Agência Panafricana de Notícias

Oposição santomense acusa poder de "forjar" crise política

São Tomé, São Tomé e Príncipe (PANA) - Os três partidos da oposição santomense ouvidos esta terça-feira pelo Presidente Manuel Pinto da Costa defenderam o normal funcionamento da Assembleia Nacional, acusando o Governo de Patrice Trovoada e o partido no poder, ADI (Ação Democrática Independente), de "forjarem crise política" no arquipélago.

O deputado Alcino Pinto, vice-presidente do MLSTP-PSD (Movimento de Libertação de São Tomé e Príncipe - Partido Social Democrático) e o primeiro a ser ouvido pelo chefe de Estado santomense, clarificou que a oposição pretende discutir a governação do país e não a realização de eleições legislativas antecipadas.

Ele pediu desculpas à Nação pelo incidente da última sexta-feira, que impediu o regular funcionamento do Parlamento e numa postura em que, segundo o deputado do MLSTP-PSD, "os parlamentares deram um mau exemplo de cidadania".

Outra formação política ouvida pelo Presidente Pinto da Costa foi o Partido da Convergência Democrática (PCD), através do seu líder Xavier Mendes, que qualificou de "uma panaceia" a atual situação de crise política no país que, segundo ele, foi criada pelo partido no poder.
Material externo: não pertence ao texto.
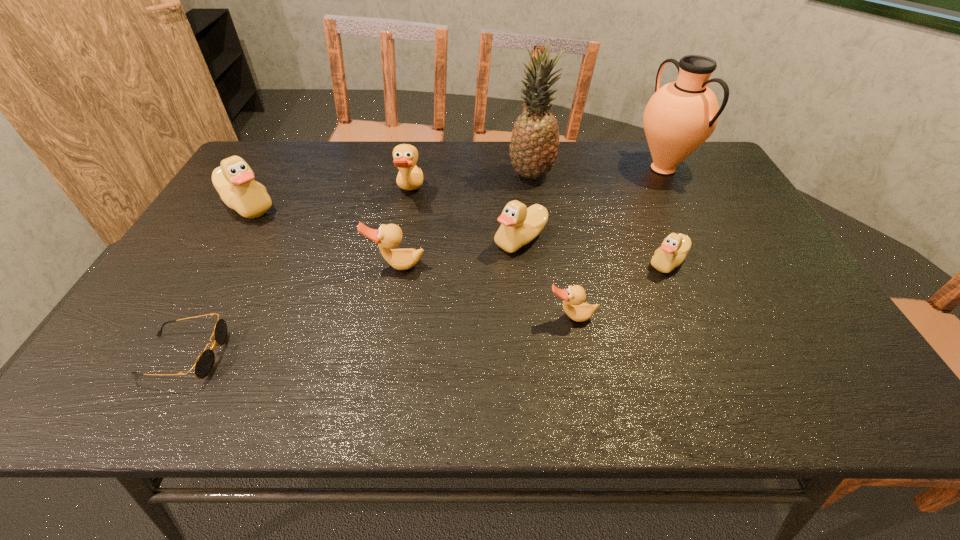 Find the location of a particular element. This screenshot has width=960, height=540. free location that satisfies the following two spatial constraints: 1. on the beak of the nearest tan duck; 2. on the front-facing side of the sunglasses is located at coordinates (579, 355).

Where is `vacant point that satisfies the following two spatial constraints: 1. at the beak of the rightmost beige duck; 2. on the beak of the nearest tan duck`? This screenshot has height=540, width=960. vacant point that satisfies the following two spatial constraints: 1. at the beak of the rightmost beige duck; 2. on the beak of the nearest tan duck is located at coordinates (691, 317). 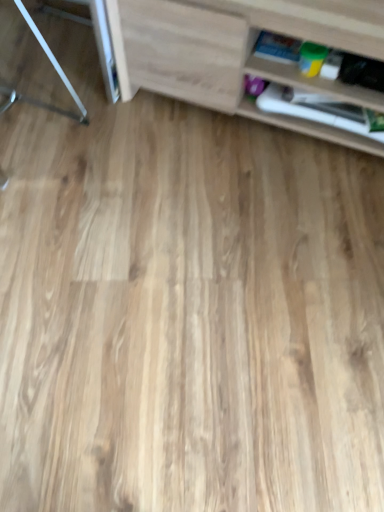 I want to click on light wood cabinet at upper right, placed as the 1th shelf when sorted from front to back, so 233,52.

What do you see at coordinates (305, 76) in the screenshot? The height and width of the screenshot is (512, 384). I see `wooden shelf at right, marked as the second shelf in a front-to-back arrangement` at bounding box center [305, 76].

Measure the distance between wooden shelf at right, the 1th shelf when ordered from back to front, and camera.

wooden shelf at right, the 1th shelf when ordered from back to front, and camera are 1.17 meters apart.

What do you see at coordinates (55, 69) in the screenshot? This screenshot has width=384, height=512. I see `metallic silver table at left` at bounding box center [55, 69].

This screenshot has height=512, width=384. Find the location of `light wood cabinet at upper right, which appears as the second shelf when viewed from the back`. light wood cabinet at upper right, which appears as the second shelf when viewed from the back is located at coordinates (233, 52).

Which object is wider, metallic silver table at left or wooden shelf at right, marked as the second shelf in a front-to-back arrangement?

Wider between the two is metallic silver table at left.

Locate an element on the screen. The height and width of the screenshot is (512, 384). furniture positioned vertically above the wooden shelf at right, the 1th shelf when ordered from back to front (from a real-world perspective) is located at coordinates (55, 69).

Would you consider metallic silver table at left to be distant from wooden shelf at right, marked as the second shelf in a front-to-back arrangement?

Actually, metallic silver table at left and wooden shelf at right, marked as the second shelf in a front-to-back arrangement, are a little close together.

Which is in front, point (75, 98) or point (273, 35)?

The point (273, 35) is in front.

Based on the photo, is the surface of wooden shelf at right, marked as the second shelf in a front-to-back arrangement, in direct contact with light wood cabinet at upper right, placed as the 1th shelf when sorted from front to back?

No, wooden shelf at right, marked as the second shelf in a front-to-back arrangement, is not in contact with light wood cabinet at upper right, placed as the 1th shelf when sorted from front to back.

Does point (336, 61) come closer to viewer compared to point (277, 18)?

That is False.

Is wooden shelf at right, the 1th shelf when ordered from back to front, aimed at light wood cabinet at upper right, which appears as the second shelf when viewed from the back?

Yes.

Where is `shelf that appears above the wooden shelf at right, the 1th shelf when ordered from back to front (from the image's perspective)`? This screenshot has width=384, height=512. shelf that appears above the wooden shelf at right, the 1th shelf when ordered from back to front (from the image's perspective) is located at coordinates (233, 52).

Is light wood cabinet at upper right, which appears as the second shelf when viewed from the back, touching wooden shelf at right, the 1th shelf when ordered from back to front?

light wood cabinet at upper right, which appears as the second shelf when viewed from the back, and wooden shelf at right, the 1th shelf when ordered from back to front, are clearly separated.

What's the angular difference between light wood cabinet at upper right, which appears as the second shelf when viewed from the back, and wooden shelf at right, the 1th shelf when ordered from back to front,'s facing directions?

There is a 4.48e-05-degree angle between the facing directions of light wood cabinet at upper right, which appears as the second shelf when viewed from the back, and wooden shelf at right, the 1th shelf when ordered from back to front.

From a real-world perspective, is light wood cabinet at upper right, placed as the 1th shelf when sorted from front to back, positioned over wooden shelf at right, the 1th shelf when ordered from back to front, based on gravity?

Yes, from a real-world perspective, light wood cabinet at upper right, placed as the 1th shelf when sorted from front to back, is above wooden shelf at right, the 1th shelf when ordered from back to front.

Is light wood cabinet at upper right, which appears as the second shelf when viewed from the back, turned away from wooden shelf at right, marked as the second shelf in a front-to-back arrangement?

That's right, light wood cabinet at upper right, which appears as the second shelf when viewed from the back, is facing away from wooden shelf at right, marked as the second shelf in a front-to-back arrangement.

Based on the photo, from their relative heights in the image, would you say wooden shelf at right, marked as the second shelf in a front-to-back arrangement, is taller or shorter than metallic silver table at left?

Clearly, wooden shelf at right, marked as the second shelf in a front-to-back arrangement, is shorter compared to metallic silver table at left.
Ele defendeu que uma moção de censura "é um instrumento do processo democrático", e tranquilizou os Santomenses que o seu partido fará tudo para que haja o regular funcionamento das instituições e anunciou uma reunião plenária do Parlamento esta quarta-feira sem a presença do Governo.
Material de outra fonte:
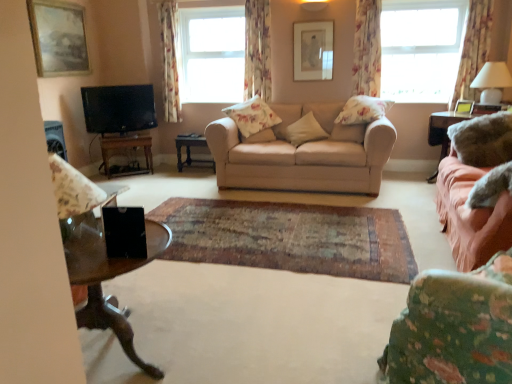 Question: Does floral fabric pillow at center, placed as the first pillow when sorted from left to right, appear on the left side of satin pink fabric at right, acting as the third table starting from the left?

Choices:
 (A) yes
 (B) no

Answer: (A)

Question: Can we say floral fabric pillow at center, the fourth pillow from the right, lies outside satin pink fabric at right, marked as the first table in a right-to-left arrangement?

Choices:
 (A) no
 (B) yes

Answer: (B)

Question: Is satin pink fabric at right, marked as the first table in a right-to-left arrangement, located within floral fabric pillow at center, the fourth pillow from the right?

Choices:
 (A) no
 (B) yes

Answer: (A)

Question: From a real-world perspective, is floral fabric pillow at center, the fourth pillow from the right, physically below satin pink fabric at right, marked as the first table in a right-to-left arrangement?

Choices:
 (A) no
 (B) yes

Answer: (A)

Question: Is floral fabric pillow at center, the fourth pillow from the right, looking in the opposite direction of satin pink fabric at right, marked as the first table in a right-to-left arrangement?

Choices:
 (A) no
 (B) yes

Answer: (A)

Question: Considering the positions of floral fabric curtain at upper center, the third curtain viewed from the right, and beige fabric couch at center, which ranks as the 1th studio couch in left-to-right order, in the image, is floral fabric curtain at upper center, the third curtain viewed from the right, taller or shorter than beige fabric couch at center, which ranks as the 1th studio couch in left-to-right order,?

Choices:
 (A) tall
 (B) short

Answer: (A)

Question: From the image's perspective, relative to beige fabric couch at center, which ranks as the 1th studio couch in left-to-right order, is floral fabric curtain at upper center, the third curtain viewed from the right, above or below?

Choices:
 (A) below
 (B) above

Answer: (B)

Question: Based on their sizes in the image, would you say floral fabric curtain at upper center, placed as the 2th curtain when sorted from left to right, is bigger or smaller than beige fabric couch at center, which ranks as the 2th studio couch in right-to-left order?

Choices:
 (A) big
 (B) small

Answer: (B)

Question: Is point (250, 3) closer or farther from the camera than point (338, 105)?

Choices:
 (A) closer
 (B) farther

Answer: (B)

Question: Based on their sizes in the image, would you say fluffy white pillow at center, which appears as the 1th pillow when viewed from the right, is bigger or smaller than floral fabric curtain at upper center, the third curtain viewed from the right?

Choices:
 (A) small
 (B) big

Answer: (A)

Question: Relative to floral fabric curtain at upper center, the third curtain viewed from the right, is fluffy white pillow at center, which appears as the 1th pillow when viewed from the right, in front or behind?

Choices:
 (A) front
 (B) behind

Answer: (A)

Question: Considering the positions of fluffy white pillow at center, which ranks as the 4th pillow in left-to-right order, and floral fabric curtain at upper center, placed as the 2th curtain when sorted from left to right, in the image, is fluffy white pillow at center, which ranks as the 4th pillow in left-to-right order, taller or shorter than floral fabric curtain at upper center, placed as the 2th curtain when sorted from left to right,?

Choices:
 (A) tall
 (B) short

Answer: (B)

Question: From the image's perspective, is fluffy white pillow at center, which appears as the 1th pillow when viewed from the right, positioned above or below floral fabric curtain at upper center, placed as the 2th curtain when sorted from left to right?

Choices:
 (A) above
 (B) below

Answer: (B)

Question: Visually, is floral fabric curtain at right, the third curtain when ordered from left to right, positioned to the left or to the right of matte floral fabric armchair at left?

Choices:
 (A) right
 (B) left

Answer: (A)

Question: From the image's perspective, is floral fabric curtain at right, marked as the second curtain in a right-to-left arrangement, positioned above or below matte floral fabric armchair at left?

Choices:
 (A) below
 (B) above

Answer: (B) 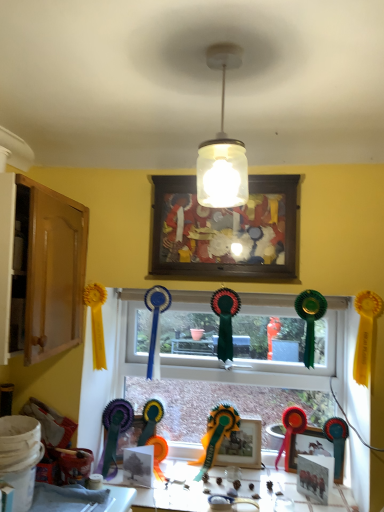 Image resolution: width=384 pixels, height=512 pixels. Identify the location of free space in front of shiny red ribbon at center, which is the 1th toy from right to left. pyautogui.click(x=288, y=483). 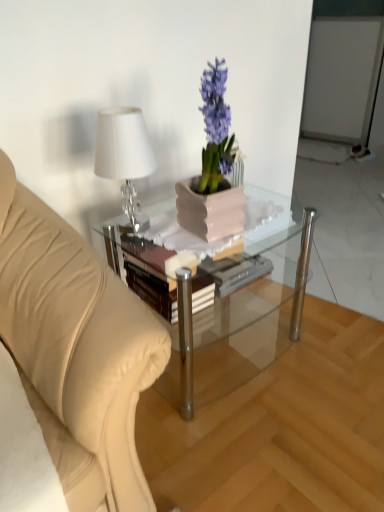 Question: Is matte pink pot at center oriented towards hardcover book at center?

Choices:
 (A) no
 (B) yes

Answer: (A)

Question: Is matte pink pot at center not within hardcover book at center?

Choices:
 (A) yes
 (B) no

Answer: (A)

Question: From the image's perspective, is matte pink pot at center beneath hardcover book at center?

Choices:
 (A) no
 (B) yes

Answer: (A)

Question: Can you confirm if matte pink pot at center is thinner than hardcover book at center?

Choices:
 (A) no
 (B) yes

Answer: (B)

Question: Is matte pink pot at center bigger than hardcover book at center?

Choices:
 (A) no
 (B) yes

Answer: (B)

Question: Is matte pink pot at center wider or thinner than hardcover book at center?

Choices:
 (A) wide
 (B) thin

Answer: (B)

Question: Is matte pink pot at center situated inside hardcover book at center or outside?

Choices:
 (A) inside
 (B) outside

Answer: (B)

Question: From a real-world perspective, relative to hardcover book at center, is matte pink pot at center vertically above or below?

Choices:
 (A) above
 (B) below

Answer: (A)

Question: From their relative heights in the image, would you say matte pink pot at center is taller or shorter than hardcover book at center?

Choices:
 (A) short
 (B) tall

Answer: (B)

Question: From the image's perspective, is shiny silver table lamp at upper left above or below clear glass coffee table at center?

Choices:
 (A) below
 (B) above

Answer: (B)

Question: Based on their positions, is shiny silver table lamp at upper left located to the left or right of clear glass coffee table at center?

Choices:
 (A) right
 (B) left

Answer: (B)

Question: Is shiny silver table lamp at upper left situated inside clear glass coffee table at center or outside?

Choices:
 (A) inside
 (B) outside

Answer: (B)

Question: Looking at the image, does shiny silver table lamp at upper left seem bigger or smaller compared to clear glass coffee table at center?

Choices:
 (A) small
 (B) big

Answer: (A)

Question: In the image, is hardcover book at center positioned in front of or behind clear glass coffee table at center?

Choices:
 (A) behind
 (B) front

Answer: (A)

Question: Do you think hardcover book at center is within clear glass coffee table at center, or outside of it?

Choices:
 (A) outside
 (B) inside

Answer: (B) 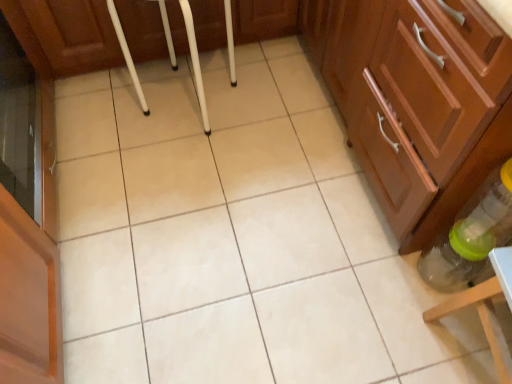 Find the location of a particular element. vacant space underneath white plastic bar stool at center (from a real-world perspective) is located at coordinates (190, 100).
Por seu turno, o MDFM-PL (Movimento Democrático Força da Mudança - Partido Liberal) assegurou, através do seu porta-voz Eugénio Tiny, que "não existe instabilidade política em São Tomé e Príncipe", ironizando que "se existe algum problema é na Constituição do país e no regimento da Assembleia Nacional".

Fundando-se na sua experiência passada como presidente da Assembleia Nacional, ele alertou que, muitas vezes, as orientações partidárias "não correspondem à realidade regimental".

Em resposta, a ADI retorquiu, através do seu secretário-geral Levy Nazaré, que, no quadro da concertação, "é normal a censura assim como é também normal devolver a palavra ao povo", numa alusão à necessidade de eleições legislativas antecipadas defendidas pelo seu partido como única via para se ultrapassar a atual crise política.

Levy Nazaré assegurou ainda que a ADI está aberta à assinatura de um pacto com o partido vencedor de eventuais eleições legislativas, para que o mesmo possa cumprir a legislatura de quatro anos.

Num discurso dirigido à Nação segunda-feira à noite, o Presidente Pinto da Costa disse que o incidente da ultima sexta-feira no Parlamento era fruto de uma "circunstância excecional" e que situação idêntica não voltaria a acontecer no futuro.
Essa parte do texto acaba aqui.